#### DIRECTIONS FOR THIS TASK
Keep only those lines of the records that include the string "vrijeme".

Page images and extracted text:
○ ○ ○

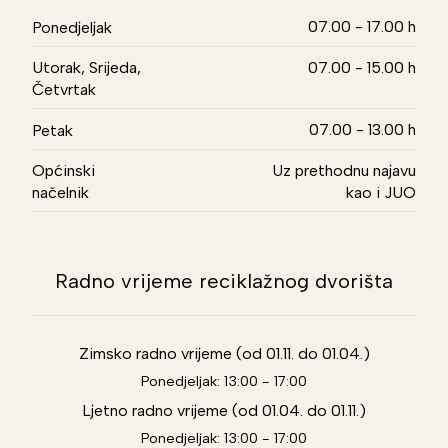
07.00 - 17.00 h
Ponedjeljak
Utorak, Srijeda,
07.00 - 15.00 h
Četvrtak
07.00 - 13.00 h
Petak
Općinski
Uz prethodnu najavu
načelnik
kao i JUO
Radno vrijeme reciklažnog dvorišta
Zimsko radno vrijeme (od 01.11. do 01.04.)
Ponedjeljak: 13:00 - 17:00
Ljetno radno vrijeme (od 01.04. do 01.11.)
Ponedjeljak: 13:00 - 17:00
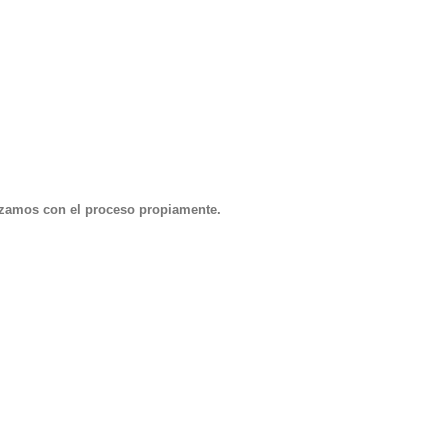
nzamos con el proceso propiamente.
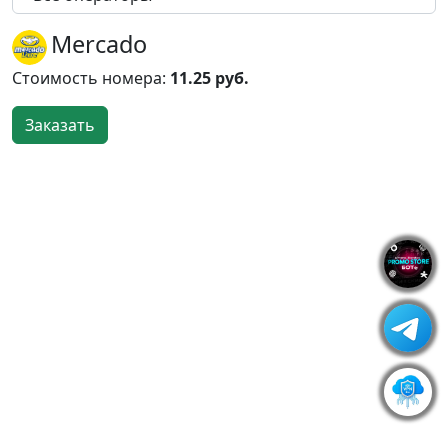
Mercado
Стоимость номера:
11.25 руб.
Заказать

○ ○ ○

#### EXERCISE RESULT
Radno vrijeme reciklažnog dvorišta
Zimsko radno vrijeme (od 01.11. do 01.04.)
Ljetno radno vrijeme (od 01.04. do 01.11.)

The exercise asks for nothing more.